Project PAR off to a strong start, promising future
Project PAR (Property Acquisition and Redevelopment) is NeighborWorks Northeastern Pennsylvania’s newest mission-oriented social enterprise. At its core, it is designed to use property-rehabilitation work in strong neighborhoods as a means of raising revenue to put weaker neighborhoods on par.
NWNEPA staff, in partnership with Johnson College, manages the full cycle of property selection, purchase, redevelopment and resale of foreclosed and/or abandoned properties in Northeastern Pennsylvania. With the sale of each property, approximately 1/3 of the profits go toward our Home Matters™ Repair Initiative programs (such as Paint the Town, Light the Town and NeighborWorks Week), which provide free critical home repairs, modifications and exterior improvements for low-income elderly and disabled homeowners in at-risk neighborhoods where there is declining public investment and a substantial need for redevelopment. The beauty of this approach is that all investments into the project are continually recaptured and reused for future projects, creating a self-sustaining cycle of impact.
At the basic level, the program benefits two groups: 1) prospective homebuyers who are seeking an affordable, renovated property to purchase, and 2) existing homeowners who will have their properties repaired through the profits generated from property sales.
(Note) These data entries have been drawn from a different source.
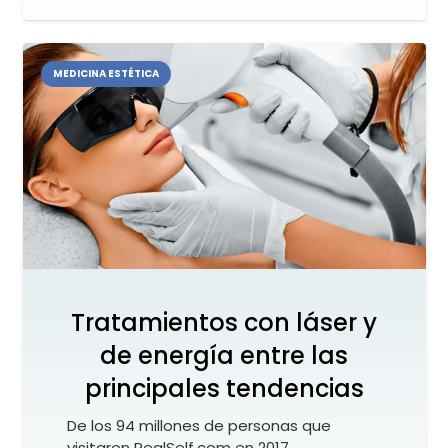
MEDICINA ESTÉTICA
Tratamientos con láser y
de energía entre las
principales tendencias
De los 94 millones de personas que
visitaron RealSelf.com en 2017,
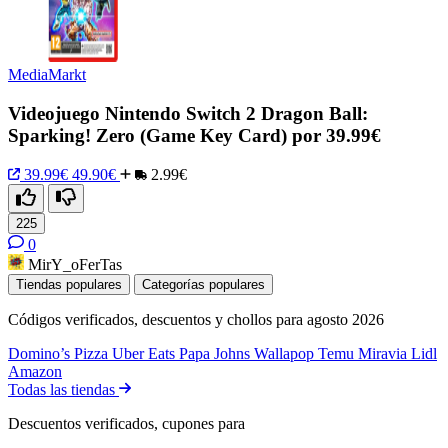
MediaMarkt
Videojuego Nintendo Switch 2 Dragon Ball:
Sparking! Zero (Game Key Card) por 39.99€
39.99€
49.90€
2.99€
225
0
MirY_oFerTas
Tiendas populares
Categorías populares
Códigos verificados, descuentos y chollos para agosto 2026
Domino’s Pizza
Uber Eats
Papa Johns
Wallapop
Temu
Miravia
Lidl
Amazon
Todas las tiendas
Descuentos verificados, cupones para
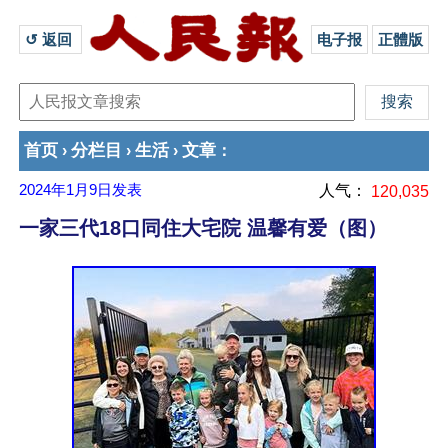
↺ 返回 
电子报
正體版
首页
分栏目
生活
文章
›
›
›
：
2024年1月9日
发表
人气：
120,035
一家三代18口同住大宅院 温馨有爱（图）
For the first group, the more blighted or troubled properties we are able to acquire and renovate using our partner-driven renovation model, the more we can remove the often costly renovation burden that gives potential homeowners pause when considering a long-term homeownership investment in our region. When renovations are complete and overhauled properties are resold, the surrounding neighborhood similarly can enjoy the peace of mind that comes from eliminated blight as well as potentially increased property values. Our hope is that one renovation leads to another, not only by NeighborWorks NEPA but by newly inspired surrounding homeowners who feel more confident investing their own money in a neighborhood on the rise rather than on the decline.
For the second group, the program will serve existing homeowners in at-risk neighborhoods who are elderly, disabled, and of modest income. The homeowners will benefit from the profits from the sold properties, and those profits will then be reinvested into their own properties via our volunteer-led repair initiatives (Paint the Town, Light the Town, and NeighborWorks Week).
Through this innovative undertaking, NWNEPA sees real opportunity to make a meaningful community difference. By turning inadequate or vacant housing into desirable housing using our redevelopment and volunteer work models, we can offer more potential homeowners relief from major renovation costs that prevent new investments into vacant or foreclosed properties. The revenue raised directly benefits at-risk neighborhoods and neighbors both in our educational and service realms.
Our first Project PAR house, at 331 2nd Street in Blakely, was a true success story, creating on-the-job training for several Johnson College students, raising the property value on a foreclosed home significantly (thereby increasing surrounding property values), and, best of all, creating a happy new homeowner who has made an investment in a stable neighborhood as well as underserved surrounding neighborhoods, which already have reaped tremendous benefits from proceeds of the sale.
NeighborWorks NEPA is most grateful for the support of the funders who believe in this project and have financed it: The Margaret Briggs Foundation, the Scranton Area Community Foundation and The ESSA Bank Foundation as well as those who are still considering backing this ongoing effort as a successful model not only of neighborhood revitalization but of a proactive approach to long-term organizational sustainability.